Explaining this obviously irrational, economically counterproductive behavior is difficult. The woke pressure is certainly not from shareholders, who routinely defeat radical measures when put to a vote. A possible explanation for the stampede of corporate foolishness: top executives do not fear shareholders; rather, they fear their own employees, and going woke is perceived as the best and cheapest way of assuaging these fears. CEOs certainly recognize the vulnerability of private property at the hands of angry mobs, and signing a petition is a cheap insurance policy.

I grew up in a business family and talk of fearing one’s own employees was part of the dinner table conversation. I recall hearing about the racial integration of hotels in New Orleans in the early 1960s where the chief obstacle was sabotage by white employees, and I heard how disgruntled hotel employees might set small fires as revenge for being let go, potentially devastating the business.

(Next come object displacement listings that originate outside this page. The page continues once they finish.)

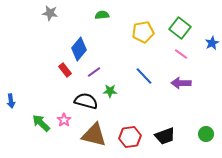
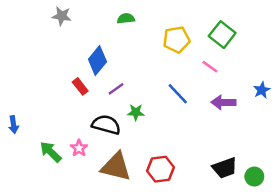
blue star: (212, 43) -> (262, 90), moved
pink line: (181, 54) -> (210, 67), moved
green circle: (206, 134) -> (254, 177), moved
black trapezoid: (165, 136) -> (225, 168), moved

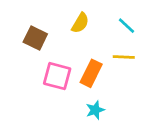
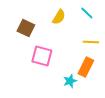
cyan line: (126, 26) -> (87, 13), moved
orange rectangle: (91, 73) -> (86, 67), moved

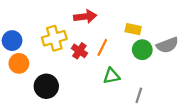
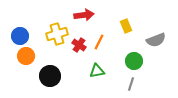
yellow rectangle: (133, 29) -> (126, 26), turned 56
green circle: (142, 50) -> (134, 61), moved
green triangle: (111, 76) -> (97, 71), moved

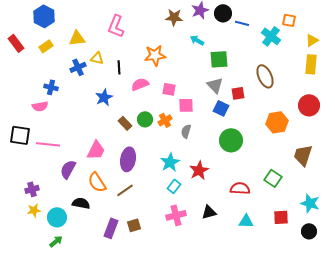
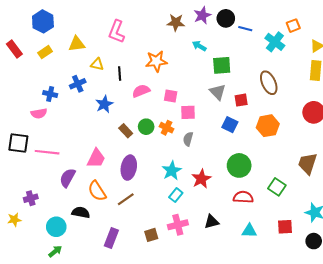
orange square: (289, 20) -> (293, 26), turned -32
blue cross: (78, 67) -> (78, 84), moved
blue square: (221, 108) -> (230, 125), moved
orange cross: (165, 120) -> (167, 128), turned -32
orange hexagon: (277, 122) -> (268, 126), moved
green circle: (231, 140) -> (239, 165), moved
yellow star: (34, 210) -> (14, 220), moved
brown square: (134, 225) -> (151, 235), moved

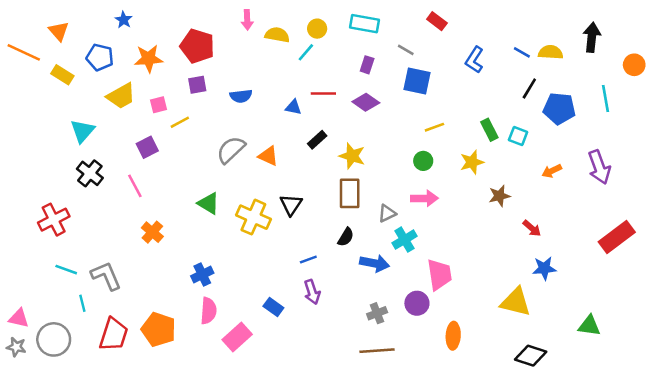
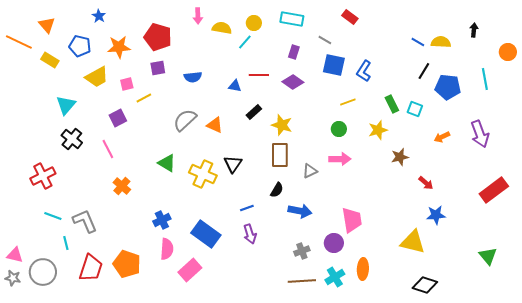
black arrow: (592, 37) -> (474, 30), size x0.6
blue L-shape: (474, 60) -> (364, 71), moved
cyan cross: (404, 240) -> (335, 277), moved
blue rectangle: (273, 307) -> (206, 234), moved, size x1.8
green triangle: (589, 326) -> (488, 256), moved, turned 42

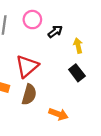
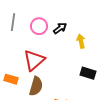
pink circle: (32, 20) -> (39, 26), moved
black rectangle: (77, 73) -> (88, 73), moved, turned -35

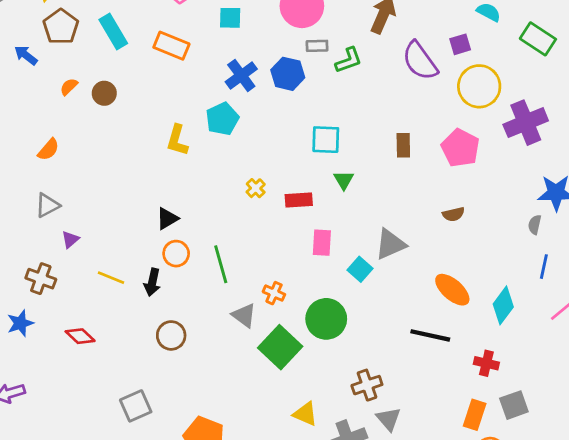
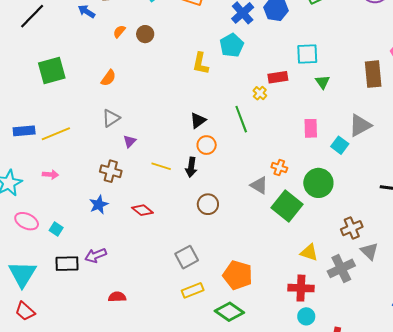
brown rectangle: (403, 145) -> (373, 74), moved, size x1.5
red rectangle: (299, 200) -> (278, 77), moved
green line: (221, 264) -> (241, 119), moved

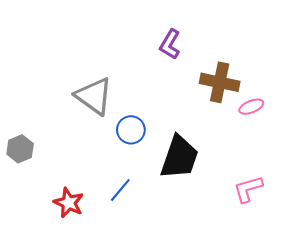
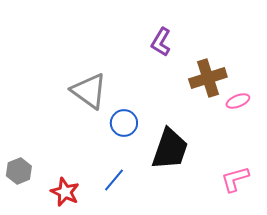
brown cross: (220, 82) -> (208, 78), turned -30
gray hexagon: (20, 149) -> (19, 171), moved

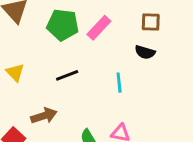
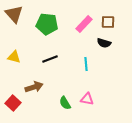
pink rectangle: (99, 28) -> (84, 24), moved
yellow triangle: (15, 72) -> (14, 57), turned -32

A lawyer friend who once worked at Ford explained how executives at certain Chrysler plants feared being physically assaulted if they visited the factory floor.

Today’s college administrators are likewise often worried about out-of-control students. Being at the center of a campus mayhem might well be career-ending, so it’s better to just keep apologizing and funding pointless programs. Meanwhile, while professors formally hold all the power, most doubtless dread being accused of real or imagined sexual misconduct or a “racist” slip of the tongue. And woe to the professor who might say less than flattering things about protected communities of color, regardless of the accuracy of their statements. To say that the lunatics are now running the asylum is hardly an exaggeration, and it is the fear of the lunatics that drives their power.

What has been long occurring on college campuses has now arrived at corporate America, and to be blunt, both flow from our diversity mania. CEOs now resemble campus administrators who face students’ demands that the university remove politically incorrect statues or expunge the names of founders guilty of long past racial insensitivities. No matter that all this clamor is educationally irrelevant; everything is just a protracted demonstration of who is really in charge. Nor will this wokeness diminish if millions of once nonvoting Republicans suddenly avail themselves of the newly created easy routes of boosting turnout. This is political Kabuki theater whose sole purpose is the exercise of power.

Just as a few radical students can disrupt a campus, so too can a few politically obsessed employees disrupt a corporation. After all, radical workers are unlikely to believe that profits outshine the achievement of social justice. Just insert a virus into computers, reveal confidential information, file frivolous discrimination lawsuits, and cause other forms of expensive trouble. Moreover, disruptive employees may be impossible to fire even if their misbehavior can be demonstrated. Miscreants can always claim that they were driven to sabotage by the toxic work environment, and everything could have been avoided only if the firm had worked to promote social justice.

In sum, contemporary corporate America is experiencing what has plagued universities for decades—those nominally in charge are being intimidated by those below. For these fearful leaders, they have decided it is far better to make the right gestures and keep the peace than to stand for anything in particular.